Prolonged high intakes of dietary selenium have been shown to induce gestational diabetes in rats and hyperinsulinemia in pigs.Objective:
Two experiments were conducted to explore metabolic and molecular mechanisms for the diabetogenic potential of high dietary selenium intakes in pigs.Methods:
In Expt. 1, 16 Yorkshire-Landrace-Hampshire crossbred pigs (3 wk old, body weight = 7.5 ± 0.81 kg, 50% males and 50% females) were fed a corn-soybean meal basal diet supplemented with 0.3 or 1.0 mg Se/kg (as selenium-enriched yeast for 6 wk). In Expt. 2, 12 pigs of the same crossbreed (6 wk old, body weight = 16.0 ± 1.8 kg) were fed a similar basal diet supplemented with 0.3 or 3.0 mg Se/kg for 11 wk. Biochemical and gene and protein expression profiles of lipid and protein metabolism and selenoproteins in plasma, liver, muscle, and adipose tissues were analyzed.Results:
In Expt. 1, the 1-mg-Se/kg diet did not affect body weight or plasma concentrations of glucose and nonesterified fatty acids. In Expt. 2, the 3-mg-Se/kg diet, compared with the 0.3-mg-Se/kg diet, increased (P < 0.05) concentrations of plasma insulin (0.2 compared with 0.4 ng/mL), liver and adipose lipids (41% to 2.4-fold), and liver and muscle protein (10–14%). In liver, the 3-mg-Se/kg diet upregulated (P < 0.05) the expression, activity, or both of key factors related to gluconeogenesis [phosphoenolpyruvate carboxykinase (PEPCK); 13%], lipogenesis [sterol regulatory element binding protein 1 (SREBP1), acetyl-coenzyme A carboxylase (ACC), and fatty acid synthase (FASN); 46–90%], protein synthesis [insulin receptor (INSR), P70 ribosomal protein S6 kinase (P70), and phosphorylated ribosomal protein S6 (P-S6); 88–105%], energy metabolism [AMP-activated protein kinase (AMPK); up to 2.8-fold], and selenoprotein glutathione peroxidase 3 (GPX3; 1.4-fold) and suppressed (P < 0.05) mRNA levels of lipolysis gene cytochrome P450, family 7, subfamily A, polypeptide 1 (CYP7A1; 88%) and selenoprotein gene selenoprotein W1 (SEPW1; 46%).
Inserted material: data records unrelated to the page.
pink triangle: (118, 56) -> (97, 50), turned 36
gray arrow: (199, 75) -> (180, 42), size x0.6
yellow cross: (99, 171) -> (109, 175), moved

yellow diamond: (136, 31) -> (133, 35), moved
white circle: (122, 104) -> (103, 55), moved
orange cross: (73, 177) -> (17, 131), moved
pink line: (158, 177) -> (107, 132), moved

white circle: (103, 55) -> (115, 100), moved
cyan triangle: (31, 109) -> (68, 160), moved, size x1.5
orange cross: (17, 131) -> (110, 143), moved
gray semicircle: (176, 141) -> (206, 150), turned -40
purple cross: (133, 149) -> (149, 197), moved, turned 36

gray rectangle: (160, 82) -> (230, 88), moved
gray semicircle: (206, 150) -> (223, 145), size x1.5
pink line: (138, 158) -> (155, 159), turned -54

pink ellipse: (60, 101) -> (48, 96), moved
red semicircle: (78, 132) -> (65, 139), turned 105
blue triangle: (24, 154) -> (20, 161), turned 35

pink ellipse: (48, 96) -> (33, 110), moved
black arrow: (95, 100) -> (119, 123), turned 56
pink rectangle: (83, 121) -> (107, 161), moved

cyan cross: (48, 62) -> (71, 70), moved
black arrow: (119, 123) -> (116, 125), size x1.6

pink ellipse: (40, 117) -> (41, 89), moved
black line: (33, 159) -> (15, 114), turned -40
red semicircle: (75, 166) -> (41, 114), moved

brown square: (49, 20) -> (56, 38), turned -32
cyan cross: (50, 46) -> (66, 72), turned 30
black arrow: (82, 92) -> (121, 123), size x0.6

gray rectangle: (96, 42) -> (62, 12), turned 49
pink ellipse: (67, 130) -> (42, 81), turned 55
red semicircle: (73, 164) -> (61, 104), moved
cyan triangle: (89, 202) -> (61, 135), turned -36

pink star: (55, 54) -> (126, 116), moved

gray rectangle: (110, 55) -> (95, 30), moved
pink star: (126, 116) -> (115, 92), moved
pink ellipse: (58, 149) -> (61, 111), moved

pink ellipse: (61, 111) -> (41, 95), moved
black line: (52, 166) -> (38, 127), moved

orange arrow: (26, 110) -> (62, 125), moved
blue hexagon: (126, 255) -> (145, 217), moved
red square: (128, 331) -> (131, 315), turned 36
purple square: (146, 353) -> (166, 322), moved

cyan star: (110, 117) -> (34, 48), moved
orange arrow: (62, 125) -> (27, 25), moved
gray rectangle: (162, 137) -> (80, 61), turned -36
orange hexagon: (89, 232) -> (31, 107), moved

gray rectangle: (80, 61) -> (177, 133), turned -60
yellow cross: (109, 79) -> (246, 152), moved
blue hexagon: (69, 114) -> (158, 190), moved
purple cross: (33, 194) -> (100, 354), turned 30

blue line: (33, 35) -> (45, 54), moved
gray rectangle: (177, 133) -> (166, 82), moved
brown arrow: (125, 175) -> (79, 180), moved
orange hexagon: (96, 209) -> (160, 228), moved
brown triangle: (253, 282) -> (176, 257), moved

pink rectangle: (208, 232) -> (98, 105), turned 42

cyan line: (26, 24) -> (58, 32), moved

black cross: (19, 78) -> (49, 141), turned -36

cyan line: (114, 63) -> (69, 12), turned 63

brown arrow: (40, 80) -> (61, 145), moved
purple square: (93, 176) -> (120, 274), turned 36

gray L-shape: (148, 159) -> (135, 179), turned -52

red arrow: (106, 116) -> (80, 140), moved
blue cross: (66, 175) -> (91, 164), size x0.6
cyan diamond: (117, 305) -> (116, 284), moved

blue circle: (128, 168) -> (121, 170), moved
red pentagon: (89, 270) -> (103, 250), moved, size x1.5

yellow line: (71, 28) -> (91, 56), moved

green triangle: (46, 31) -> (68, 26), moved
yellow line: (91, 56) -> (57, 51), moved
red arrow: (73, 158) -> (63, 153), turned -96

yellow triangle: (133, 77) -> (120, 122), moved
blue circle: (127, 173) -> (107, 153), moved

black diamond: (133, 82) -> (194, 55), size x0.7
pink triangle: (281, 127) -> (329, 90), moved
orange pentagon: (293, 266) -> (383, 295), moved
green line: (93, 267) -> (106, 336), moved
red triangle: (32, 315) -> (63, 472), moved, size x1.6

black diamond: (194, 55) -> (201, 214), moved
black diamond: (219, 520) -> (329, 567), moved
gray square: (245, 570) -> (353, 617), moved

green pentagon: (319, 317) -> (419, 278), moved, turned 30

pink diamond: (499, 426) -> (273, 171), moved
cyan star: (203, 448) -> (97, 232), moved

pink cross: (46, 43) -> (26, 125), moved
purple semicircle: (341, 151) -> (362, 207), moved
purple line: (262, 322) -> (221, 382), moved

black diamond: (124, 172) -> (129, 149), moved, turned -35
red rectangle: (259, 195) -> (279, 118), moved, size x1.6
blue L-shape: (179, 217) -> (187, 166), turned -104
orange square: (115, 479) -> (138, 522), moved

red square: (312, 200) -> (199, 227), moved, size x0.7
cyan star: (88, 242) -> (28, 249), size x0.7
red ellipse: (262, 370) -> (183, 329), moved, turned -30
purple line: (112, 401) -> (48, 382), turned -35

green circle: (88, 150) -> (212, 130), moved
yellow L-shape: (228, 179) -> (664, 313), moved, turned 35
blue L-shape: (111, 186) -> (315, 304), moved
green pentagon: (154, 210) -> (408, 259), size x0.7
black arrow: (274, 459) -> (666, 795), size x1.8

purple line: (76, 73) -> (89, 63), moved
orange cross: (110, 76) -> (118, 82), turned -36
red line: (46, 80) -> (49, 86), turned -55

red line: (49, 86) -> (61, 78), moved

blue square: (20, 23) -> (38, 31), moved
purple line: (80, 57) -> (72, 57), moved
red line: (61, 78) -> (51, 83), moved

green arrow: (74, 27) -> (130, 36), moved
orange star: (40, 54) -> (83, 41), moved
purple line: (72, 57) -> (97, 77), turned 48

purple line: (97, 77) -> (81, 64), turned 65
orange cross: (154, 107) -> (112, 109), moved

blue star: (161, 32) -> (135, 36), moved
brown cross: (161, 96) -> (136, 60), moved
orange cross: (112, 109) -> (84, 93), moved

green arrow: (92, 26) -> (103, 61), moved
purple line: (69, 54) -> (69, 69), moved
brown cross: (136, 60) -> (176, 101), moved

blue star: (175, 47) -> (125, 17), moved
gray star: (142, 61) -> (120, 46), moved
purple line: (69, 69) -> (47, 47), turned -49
In muscle, the 3-mg-Se/kg diet exerted no effect on the lipid profiles but enhanced (P < 0.05) expression of P-S6 and mammalian target of rapamycin (mTOR; 42–176%; protein synthesis); selenoprotein P (SELP; 40-fold); and tumor suppressor protein 53 (P53) and peroxisome proliferator-activated receptor γ (PPARG; 52–58%; lipogenesis) and suppressed (P < 0.05) expression of INSR (59%; insulin signaling); selenoprotein S (SELS); deiodinases, iodothyronine, type I (DIO1); and thioredoxin reductase 1 (TXNRD1; 50%; selenoproteins); and ACC1 and FASN (35–51%; lipogenesis).Conclusion:
Our research showed novel roles, to our best knowledge, and mechanisms of high selenium intakes in regulating the metabolism of protein, along with that of lipid, in a tissue-specific fashion in pigs.